Forum Moderators: open
Why should I allow Google to use excessive bandwidth (172760 pages in 90 days on a 1000 page site) to list my pages, if in the search categories or directories, sites that are closed or have not been updated for 2 years are listed ahead of me? Apparently Google is applying little or no factors for last webpage update in their current searchs? but only for sending out the freshbot?
Our site is updated on a regular basis, and is fresh botted daily. Interesting that old pages that have not been on the site for months are not being removed from the google directory either? Based on the above have to wonder how effective the search algo really is?
At least in our category results are "link rated", not by content, updates or freshness.
Any comments appreciated.
To me this cuts to the heart of the search engine happenings on the web today. Search engines creating their own cached databases, using remote (our) servers to serve up the content. Results only as they see them, and in our category, really skewed. As website administators, we, not the search engines are paying for that....ummm...service? through bandwidth. If I am paying for something, I would expect it to be in a functioning order. Perhaps the benefits outweigh the costs, but having search engines continuosly prowling around our sites is expensive, in bandwidth. My files are dated....why not just delete ones that are no longer there, and update new ones from dates? Seems easy? Isnt this how it is supposed to work? Why does google freshbot a page when it hasn't changed? Because it might have changed? Save everyone some money, and only reindex changed pages. As a sidelight what benefit is a fresh tag to our site? Think it entices the average person to visit?
Pages that cannot be found for over three months should be removed from listings...this is plain common sense. I keep hearing my peers say this is done, but I don't personally see this happening. Why should we have to redirect poor search engine performance, through programming?
Just some thoughts....from an early morning hangover:)

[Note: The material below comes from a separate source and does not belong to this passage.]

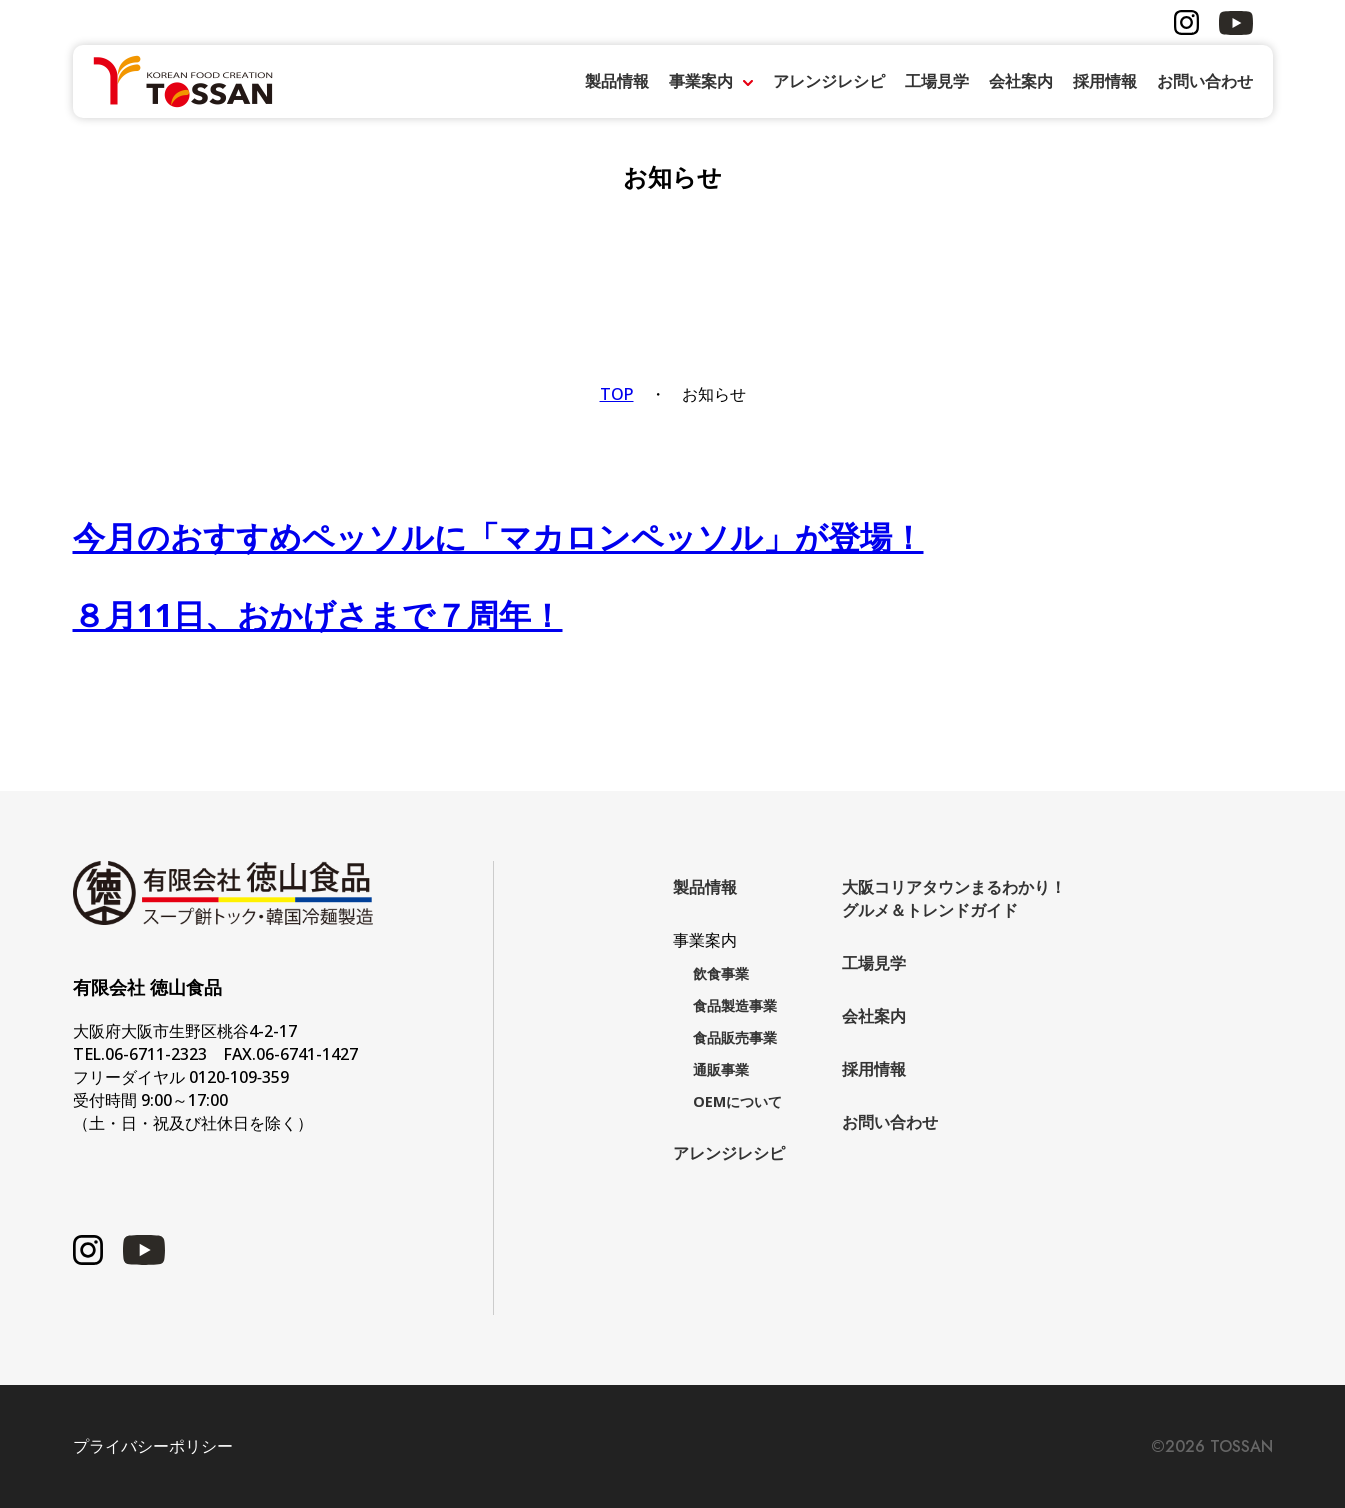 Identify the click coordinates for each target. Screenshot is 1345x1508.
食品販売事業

Googleguy also posted here how you can reduce the amount of crawler hits by letting the bot know when your pages were "last modified". Bit technical for me, but your server admin could set it for you maybe. Do a site search for "last modified" and look for googleguy posts. Otherwise one of the more knowledgeable members here may be able to more specific than me.
[edited by: Visi at 4:02 pm (utc) on Jan. 4, 2003]
marek....does update search functions, thanks
an old un-updated page can still be very topical and important to recent thoughts.
I guess the original "Google-Pagerank" pdf document of the Google founders had not been updated since then. But it will probably still be "quoted" of voted through recently added links as of now.
Google seems to show an interest in the age of links:
see the Honorable Mention for Laird Breyer in the Google programing contest:
[google.com...]
...suggested some modifications to take into account the "age" of each link to reduce Pagerank's tendency to bias against newly-created pages.
By the way, most members here cry murder, the moment they do not get visited by any Googlebot daily...
BTW, will there be another programming contest this year?
Google did call it the annual contest...
vitaplease, thanks (I think...lol)....for the info.
Your comment about people upset when google doesnt come every day is what I don't understand, I guess. If I am indexed say once or twice a month and maintain my rankings in the search functions, what purpose is visiting daily doing for me other than using bandwidth? It doesnt go deep enough into a site to note most of the changes or additions, so what purpose other than having googles cache copy fresh does it serve?
google requests a page
you return the page with a "last-modified" date
google requests the page again, with "if-modified-since" with the date that you sent them
If you have changed the file since then, you send them the new version.
If you haven't changed the file since then, you send them a "Not-modified"
Most web servers that are only serving up static content, regular html pages, already have this set. If you are serving up any sort of dynamic content, then it is your reponsibility to handle this.
As for old pages, are they really off your server, or is it just that you no longer link to them? Have you tried following these link to see what happens?
Was there already a custom 404 page? If it was not returning a status of 404 when redirected, you might just be telling google that the page they requested still exists.
Oh yeah, I personally give a lot more credit to old links from old pages to other old pages. There is often a reason that they lasted so long.
[google.com...]
Oh yeah, I personally give a lot more credit to old links from old pages to other old pages. There is often a reason that they lasted so long
BigDave, I agree, if that page giving the old links is still updated regularily.
When checking the inbound links from competition and asking for similar links from sites linking to my competition, I often find totally abandonded pages, high Pagerank, but last updated 2000 stuff..
I often wonder if and when Google's algo will take that into consideration..
Enter the URL of one of the pages that you have removed.
The top line should have
HTTP/1.1 404 Not Found
if you have
HTTP/1.1 200 OK
then you are telling google that the file still exists.